YOUR TASK: Some entries follow. Reproduce exactly the lines starting at the one with "chablonen zur Naturnägelverlängerung" and stopping after the one with "Amennyiben hirdetést szeretne elhelyezn".

SUPPLIED ENTRIES:
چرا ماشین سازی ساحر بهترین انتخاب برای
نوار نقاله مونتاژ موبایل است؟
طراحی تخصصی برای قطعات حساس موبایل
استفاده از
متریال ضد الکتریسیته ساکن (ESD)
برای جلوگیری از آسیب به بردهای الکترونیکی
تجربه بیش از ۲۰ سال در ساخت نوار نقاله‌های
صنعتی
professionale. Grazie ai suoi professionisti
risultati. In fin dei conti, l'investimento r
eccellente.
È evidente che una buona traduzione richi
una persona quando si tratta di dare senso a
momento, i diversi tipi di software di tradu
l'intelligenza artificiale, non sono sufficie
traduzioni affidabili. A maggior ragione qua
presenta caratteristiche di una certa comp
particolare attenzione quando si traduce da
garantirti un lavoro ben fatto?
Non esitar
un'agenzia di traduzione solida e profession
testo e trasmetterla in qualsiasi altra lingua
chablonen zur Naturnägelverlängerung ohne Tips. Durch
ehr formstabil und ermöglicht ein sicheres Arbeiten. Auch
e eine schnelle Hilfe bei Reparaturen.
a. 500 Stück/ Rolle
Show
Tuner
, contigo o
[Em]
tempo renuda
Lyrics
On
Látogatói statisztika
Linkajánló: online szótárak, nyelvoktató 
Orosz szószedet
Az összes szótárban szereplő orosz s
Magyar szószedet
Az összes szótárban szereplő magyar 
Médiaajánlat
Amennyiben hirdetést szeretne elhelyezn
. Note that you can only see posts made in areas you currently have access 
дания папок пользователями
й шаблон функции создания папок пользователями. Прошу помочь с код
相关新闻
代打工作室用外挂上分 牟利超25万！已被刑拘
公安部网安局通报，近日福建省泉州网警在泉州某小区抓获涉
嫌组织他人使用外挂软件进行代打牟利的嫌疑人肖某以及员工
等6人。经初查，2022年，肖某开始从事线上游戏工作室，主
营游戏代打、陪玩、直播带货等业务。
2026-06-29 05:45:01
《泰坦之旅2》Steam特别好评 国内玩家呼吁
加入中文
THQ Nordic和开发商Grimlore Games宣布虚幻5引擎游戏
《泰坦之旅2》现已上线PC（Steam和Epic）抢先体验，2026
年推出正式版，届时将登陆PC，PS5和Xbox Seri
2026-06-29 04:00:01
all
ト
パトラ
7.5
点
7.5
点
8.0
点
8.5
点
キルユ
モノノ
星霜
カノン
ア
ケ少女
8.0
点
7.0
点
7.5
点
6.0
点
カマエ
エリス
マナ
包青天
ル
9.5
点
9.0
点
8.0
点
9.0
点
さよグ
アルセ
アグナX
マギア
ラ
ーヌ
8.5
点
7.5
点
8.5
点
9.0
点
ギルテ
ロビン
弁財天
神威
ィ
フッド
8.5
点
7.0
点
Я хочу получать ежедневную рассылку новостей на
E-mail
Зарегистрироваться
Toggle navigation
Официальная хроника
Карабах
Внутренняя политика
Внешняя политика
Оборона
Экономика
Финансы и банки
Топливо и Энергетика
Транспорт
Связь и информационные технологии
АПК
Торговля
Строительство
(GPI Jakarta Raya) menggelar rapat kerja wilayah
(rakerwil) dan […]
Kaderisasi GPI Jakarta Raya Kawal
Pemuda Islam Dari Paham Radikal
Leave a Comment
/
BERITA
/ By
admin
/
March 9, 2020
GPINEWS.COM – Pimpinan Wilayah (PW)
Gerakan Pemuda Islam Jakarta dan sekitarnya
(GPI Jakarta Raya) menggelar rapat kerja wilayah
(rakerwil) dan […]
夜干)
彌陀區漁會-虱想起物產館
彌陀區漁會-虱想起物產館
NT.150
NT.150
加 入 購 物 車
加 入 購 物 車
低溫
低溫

RESULT FOR THIS EXERCISE:
chablonen zur Naturnägelverlängerung ohne Tips. Durch
ehr formstabil und ermöglicht ein sicheres Arbeiten. Auch
e eine schnelle Hilfe bei Reparaturen.
a. 500 Stück/ Rolle
Show
Tuner
, contigo o
[Em]
tempo renuda
Lyrics
On
Látogatói statisztika
Linkajánló: online szótárak, nyelvoktató 
Orosz szószedet
Az összes szótárban szereplő orosz s
Magyar szószedet
Az összes szótárban szereplő magyar 
Médiaajánlat
Amennyiben hirdetést szeretne elhelyezn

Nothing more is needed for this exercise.